# Nitecore EA11 (XM-L2, red LED, 1xAA/14500) Review: RUNTIME, BEAMSHOTS, VIDEO and more



## selfbuilt (Jan 28, 2016)

_*Reviewer's Note*: I am working through a large backlog of lights, and this EA11 sample was originally received in July, 2015._















The original models of the Explorer Series from Nitecore (reviewed here) all featured a dual-button electronic interface, with a secondary red LED. Although the family has expanded in recent years, the EA11 is an updated version of the original design ethos.

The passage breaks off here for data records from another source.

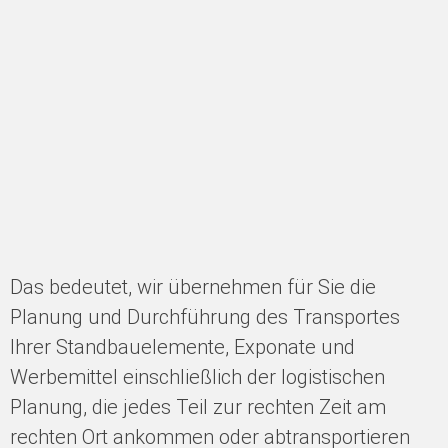
Das bedeutet, wir übernehmen für Sie die
Planung und Durchführung des Transportes
Ihrer Standbauelemente, Exponate und
Werbemittel einschließlich der logistischen
Planung, die jedes Teil zur rechten Zeit am
rechten Ort ankommen oder abtransportieren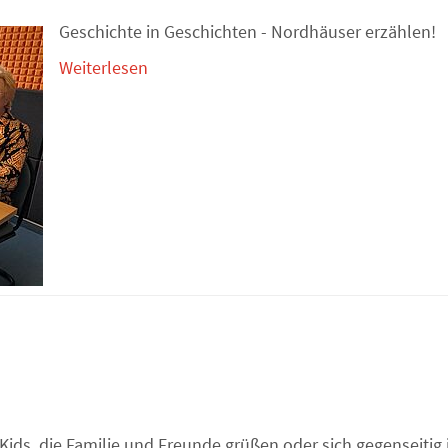
Geschichte in Geschichten - Nordhäuser erzählen!
Weiterlesen
Kids, die Familie und Freunde grüßen oder sich gegenseitig 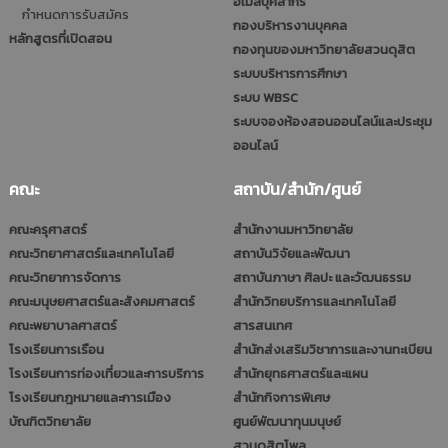
อีเมลบุคลากร
กำหนดการรับสมัคร
กองบริหารงานบุคคล
หลักสูตรที่เปิดสอน
กองทุนของมหาวิทยาลัยสวนดุสิต
ระบบบริหารการศึกษา
ระบบ WBSC
ระบบจองห้องสอนออนไลน์และประชุม
ออนไลน์
คณะ
สถาบัน/สำนัก/ศูนย์
คณะครุศาสตร์
สำนักงานมหาวิทยาลัย
คณะวิทยาศาสตร์และเทคโนโลยี
สถาบันวิจัยและพัฒนา
คณะวิทยาการจัดการ
สถาบันภาษา ศิลปะ และวัฒนธรรม
คณะมนุษยศาสตร์และสังคมศาสตร์
สำนักวิทยบริการและเทคโนโลยี
คณะพยาบาลศาสตร์
สารสนเทศ
โรงเรียนการเรือน
สำนักส่งเสริมวิชาการและงานทะเบียน
โรงเรียนการท่องเที่ยวและการบริการ
สำนักยุทธศาสตร์และแผน
โรงเรียนกฎหมายและการเมือง
สำนักกิจการพิเศษ
บัณฑิตวิทยาลัย
ศูนย์พัฒนาทุนมนุษย์
สวนดุสิตโพล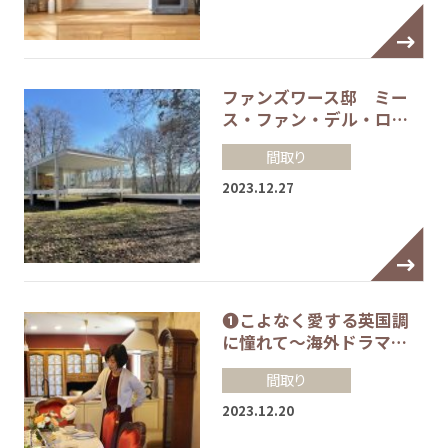
ファンズワース邸 ミー
ス・ファン・デル・ロ…
間取り
2023.12.27
❶こよなく愛する英国調
に憧れて～海外ドラマ…
間取り
2023.12.20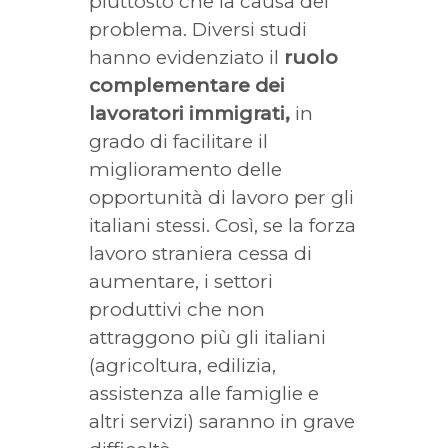
piuttosto che la causa del
problema. Diversi studi
hanno evidenziato il
ruolo
complementare dei
lavoratori immigrati,
in
grado di facilitare il
miglioramento delle
opportunità di lavoro per gli
italiani stessi. Così, se la forza
lavoro straniera cessa di
aumentare, i settori
produttivi che non
attraggono più gli italiani
(agricoltura, edilizia,
assistenza alle famiglie e
altri servizi) saranno in grave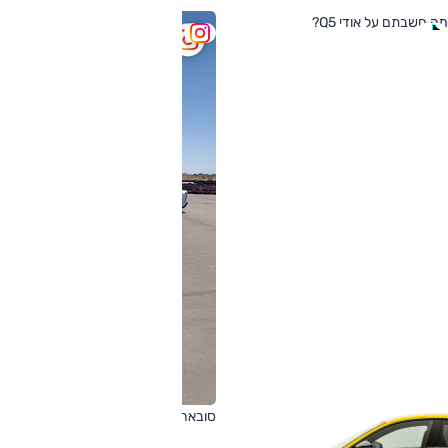
מה חשבתם על אודי Q5?
סובארו BRZ החדש | השקה בישראל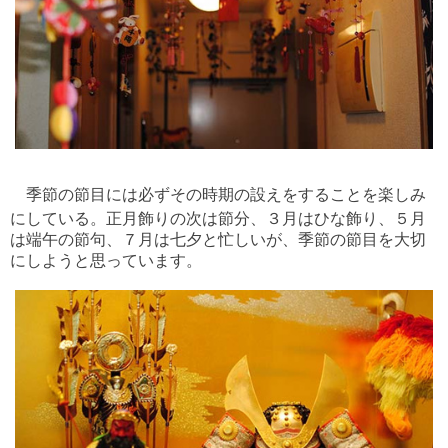
季節の節目には必ずその時期の設えをすることを楽しみ
にしている。正月飾りの次は節分、３月はひな飾り、５月
は端午の節句、７月は七夕と忙しいが、季節の節目を大切
にしようと思っています。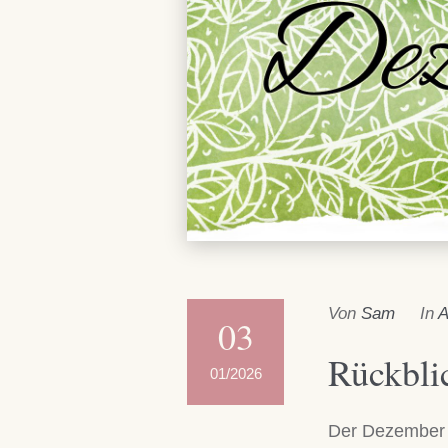
Von
Sam
In
A
03
Rückbli
01/2026
Der Dezember w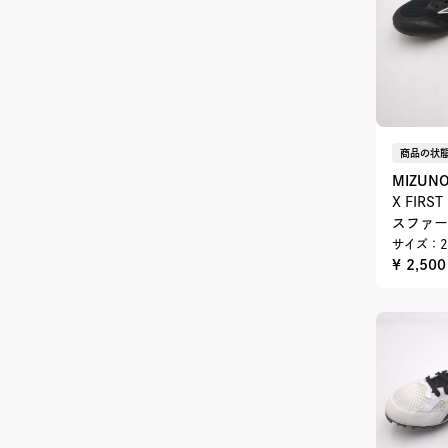
商品の状態
MIZUN
X FIRS
スファー
サイズ：2
¥ 2,50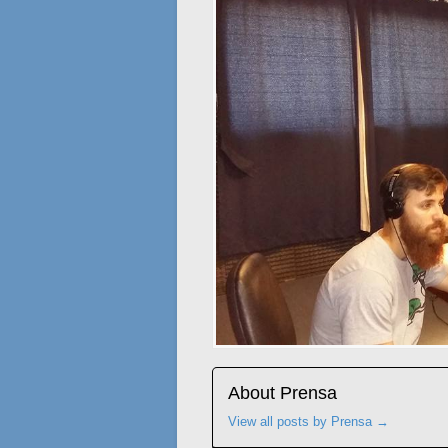
About Prensa
View all posts by Prensa
→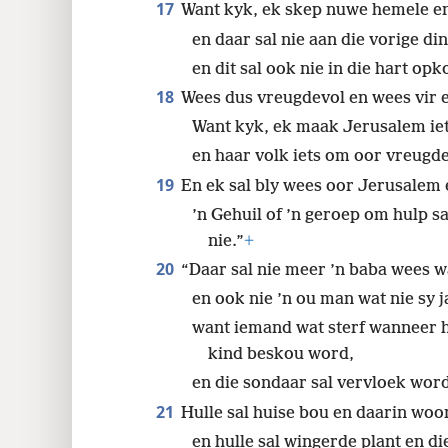
17
Want kyk, ek skep nuwe hemele en
en daar sal nie aan die vorige d
en dit sal ook nie in die hart opk
18
Wees dus vreugdevol en wees vir e
Want kyk, ek maak Jerusalem iet
en haar volk iets om oor vreugde
19
En ek sal bly wees oor Jerusalem
’n Gehuil of ’n geroep om hulp s
nie.”
+
20
“Daar sal nie meer ’n baba wees wa
en ook nie ’n ou man wat nie sy ja
want iemand wat sterf wanneer hy 
kind beskou word,
en die sondaar sal vervloek word,
21
Hulle sal huise bou en daarin woo
en hulle sal wingerde plant en di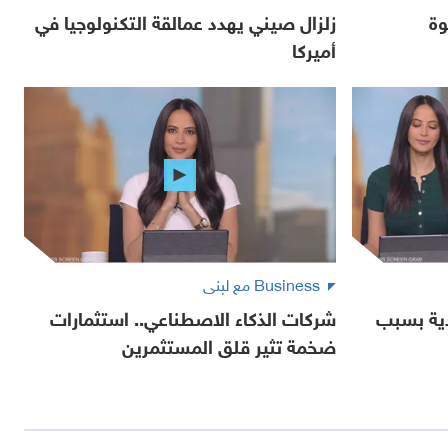
وة
زلزال صيني يهدد عمالقة التكنولوجيا في
أميركا
Business مع لبنى
دية بسبب
شركات الذكاء الاصطناعي.. استثمارات
ضخمة تثير قلق المستثمرين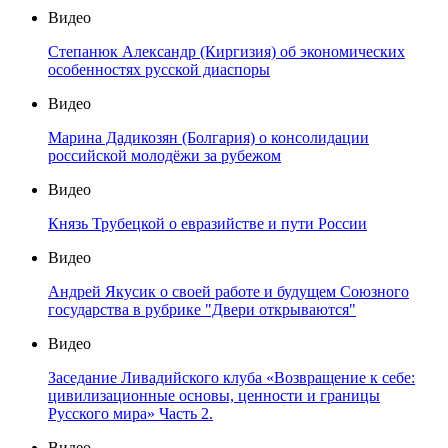
Видео
Степанюк Александр (Киргизия) об экономических
особенностях русской диаспоры
Видео
Марина Дадикозян (Болгария) о консолидации
российской молодёжи за рубежом
Видео
Князь Трубецкой о евразийстве и пути России
Видео
Андрей Якусик о своей работе и будущем Союзного
государства в рубрике "Двери открываются"
Видео
Заседание Ливадийского клуба «Возвращение к себе:
цивилизационные основы, ценности и границы
Русского мира» Часть 2.
Видео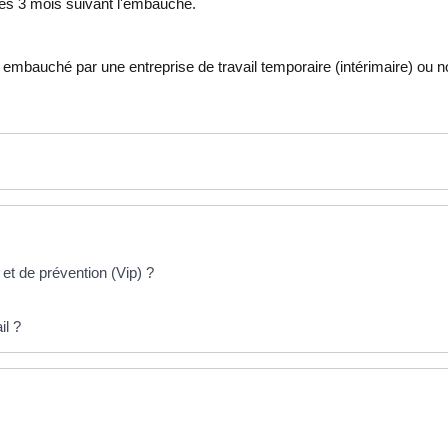
 les 3 mois suivant l'embauche.
t embauché par une entreprise de travail temporaire (intérimaire) ou n
 et de prévention (Vip) ?
il ?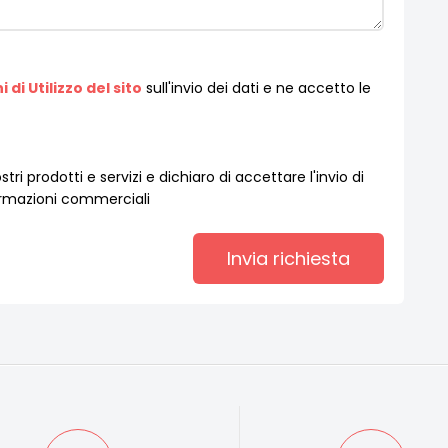
 di Utilizzo del sito
sull'invio dei dati e ne accetto le
tri prodotti e servizi e dichiaro di accettare l'invio di
formazioni commerciali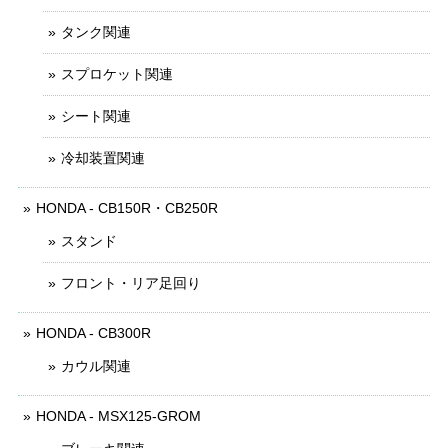
タンク関連
スプロケット関連
シート関連
冷却装置関連
HONDA - CB150R・CB250R
スタンド
フロント・リア足回り
HONDA - CB300R
カウル関連
HONDA - MSX125-GROM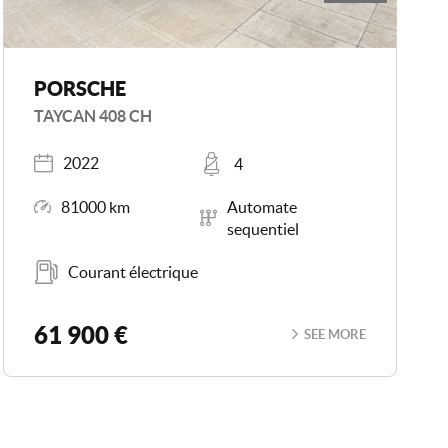
PORSCHE
TAYCAN 408 CH
Registered
Places
2022
4
Mileage
Transmission
81000 km
Automate
sequentiel
Energy
Courant électrique
61 900 €
SEE MORE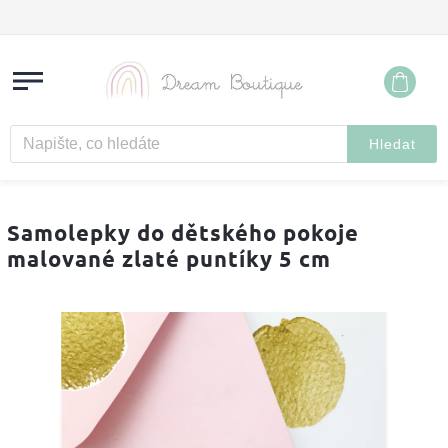
Hledat
Samolepky do dětského pokoje
malované zlaté puntíky 5 cm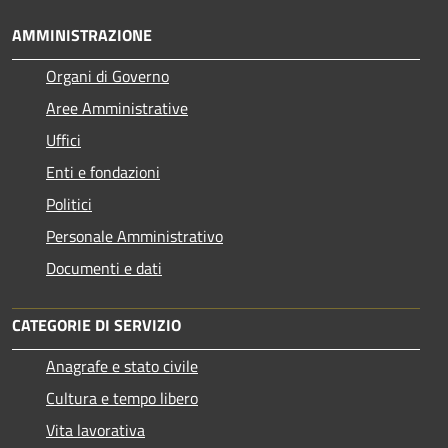
AMMINISTRAZIONE
Organi di Governo
Aree Amministrative
Uffici
Enti e fondazioni
Politici
Personale Amministrativo
Documenti e dati
CATEGORIE DI SERVIZIO
Anagrafe e stato civile
Cultura e tempo libero
Vita lavorativa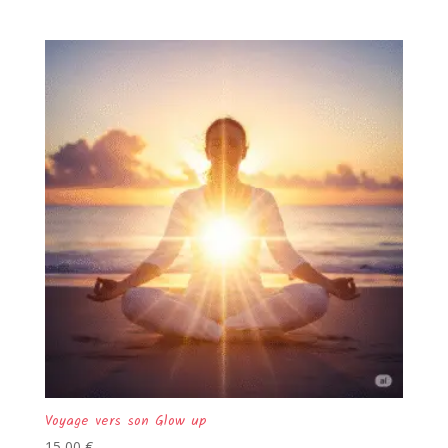
Voyage vers son Glow up
15,00
€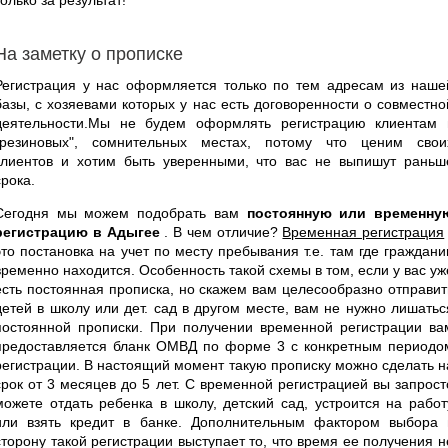
На заметку о прописке
Регистрация у нас оформляется только по тем адресам из наше
базы, с хозяевами которых у нас есть договоренности о совместно
деятельности.Мы не будем оформлять регистрацию клиентам 
"резиновых", сомнительных местах, потому что ценим свои
клиентов и хотим быть уверенными, что вас не выпишут раньш
срока.
Сегодня мы можем подобрать вам
постоянную или временну
регистрацию в Адыгее
. В чем отличие?
Временная регистрация
это постановка на учет по месту пребывания т.е. там где граждани
временно находится. Особенность такой схемы в том, если у вас уж
есть постоянная прописка, но скажем вам целесообразно отправит
детей в школу или дет. сад в другом месте, вам не нужно лишатьс
постоянной прописки. При получении временной регистрации ва
предоставляется бланк ОМВД по форме 3 с конкретным периодо
регистрации. В настоящий момент такую прописку можно сделать н
срок от 3 месяцев до 5 лет. С временной регистрацией вы запрост
можете отдать ребенка в школу, детский сад, устроится на работ
или взять кредит в банке. Дополнительным фактором выбора 
сторону такой регистрации выступает то, что время ее получения н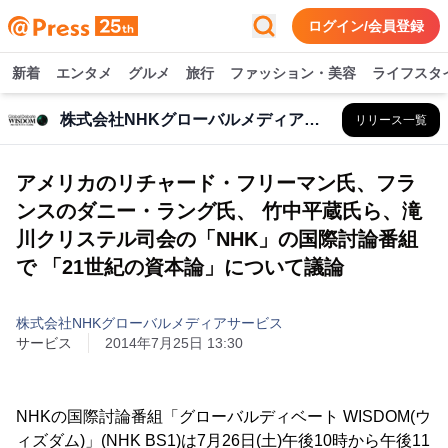
ログイン/会員登録
新着
エンタメ
グルメ
旅行
ファッション・美容
ライフスタ
株式会社NHKグローバルメディアサービス
リリース一覧
アメリカのリチャード・フリーマン氏、フラ
ンスのダニー・ラング氏、 竹中平蔵氏ら、滝
川クリステル司会の「NHK」の国際討論番組
で 「21世紀の資本論」について議論
株式会社NHKグローバルメディアサービス
サービス
2014年7月25日 13:30
NHKの国際討論番組「グローバルディベート WISDOM(ウ
ィズダム)」(NHK BS1)は7月26日(土)午後10時から午後11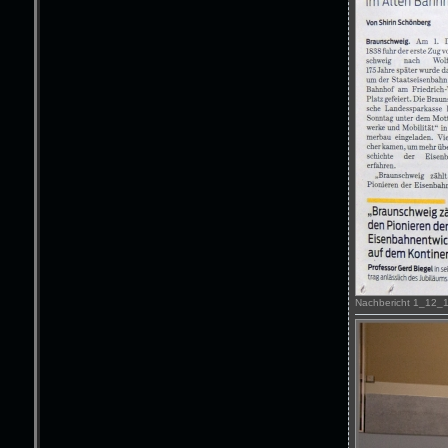
Nachbericht 1_12_13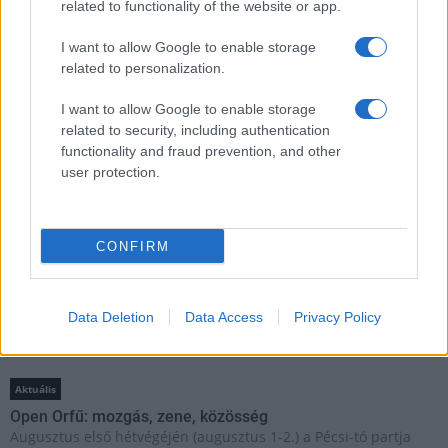
related to functionality of the website or app.
I want to allow Google to enable storage
HÍRLEVÉL
related to personalization.
I want to allow Google to enable storage
Név
related to security, including authentication
functionality and fraud prevention, and other
user protection.
E-mail cím
Feliratkozom a hírlevélre és elfogadom az
adatvédelmi
CONFIRM
szabályzatot!
FELIRATKOZÁS
Data Deletion
Data Access
Privacy Policy
Aktuális
Open Orfű: mozgás, zene, közösség
Augusztus első hétvégéjén (augusztus 1-2.) a Pécsi-tó partja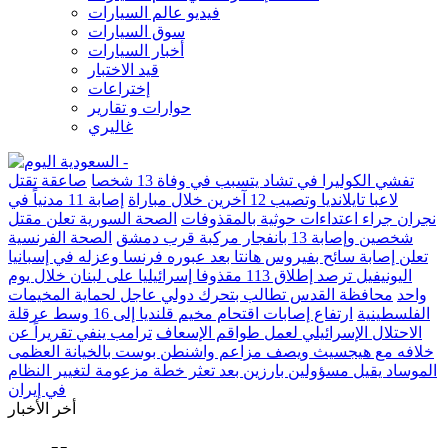
فيديو عالم السيارات
سوق السيارات
أخبار السيارات
قيد الاختبار
إختراعات
حوارات و تقارير
غاليري
تفشي الكوليرا في تشاد يتسبب في وفاة 13 شخصا
صاعقة تقتل
لاعبا تايلانديا وتصيب 12 آخرين خلال مباراة
إصابة 11 مدنياً في
نجران جراء اعتداءات حوثية بالمقذوفات
الصحة السورية تعلن مقتل
شخصين وإصابة 13 بانفجار مركبة قرب دمشق
الصحة الفرنسية
تعلن إصابة سائح بفيروس هانتا بعد عبوره فرنسا وعزله في إسبانيا
اليونيفيل ترصد إطلاق 113 مقذوفا إسرائيليا على لبنان خلال يوم
واحد
محافظة القدس تطالب بتحرك دولي عاجل لحماية المخيمات
الفلسطينية
ارتفاع إصابات اقتحام مخيم قلنديا إلى 16 وسط عرقلة
الاحتلال الإسرائيلي لعمل طواقم الإسعاف
ترامب ينفي تقريراً عن
خلافه مع هيجسيث ويصف مزاعم واشنطن بوست بالخيانة العظمى
الموساد يقيل مسؤولين بارزين بعد تعثر خطة مزعومة لتغيير النظام
في إيران
أخر الأخبار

*Manufacturer Reported Specifications:*
(note: as always, these are simply what the manufacturer provides – scroll down to see my actual testing results).


LED: CREE XM-L2 (U2)
Runs on 1 x 14500 or 1 x AA
Output / Runtime (Using 14500): Turbo: 900 Lumens / 30 Minutes, High: 300 Lumens / 45 Minutes, Medium: 160 Lumens / 1.5 Hours, Low: 70 Lumens / 2.5 Hours, Lowest: 1 Lumen / 12 hours
Output / Runtime (Using AA): Turbo: 150 Lumens / 45 Minutes, High: 90 Lumens / 2 Hours, Medium: 40 Lumens / 2.5 Hours, Low: 17 Lumens / 3.5 Hours, Lowest: 1 Lumen / 10 Hours,
Peak Beam Intensity: 9000 cd
Beam Distance: 190 Meters
Dual switch design
Secondary red LED
Battery voltage indicator
High efficiency constant current circuit
Direct access turbo mode
Direct access ultra-low mode
1.5 Meter impact resistant
IPX-8 Waterproof
Crafted from hard anodized aluminum
Includes sturdy aluminum pocket clip, holster, lanyard, spare o-rings
Dimensions: Length: 3.62" (92mm), Bezel Diameter: 1" (25.4mm), Body Diameter: 0.8" (20mm), Weight: 1.87 oz. (53g) (excluding batteries)
MSRP: ~$55


















Packaging is the same as other recent Nitecore lights – a standard thin cardboard display box, with specs and information printed right on the box. Included with the light is a holster with Velcro closing flap, pocket clip, spare O-rings, basic wrist lanyard, warranty card, and manual. 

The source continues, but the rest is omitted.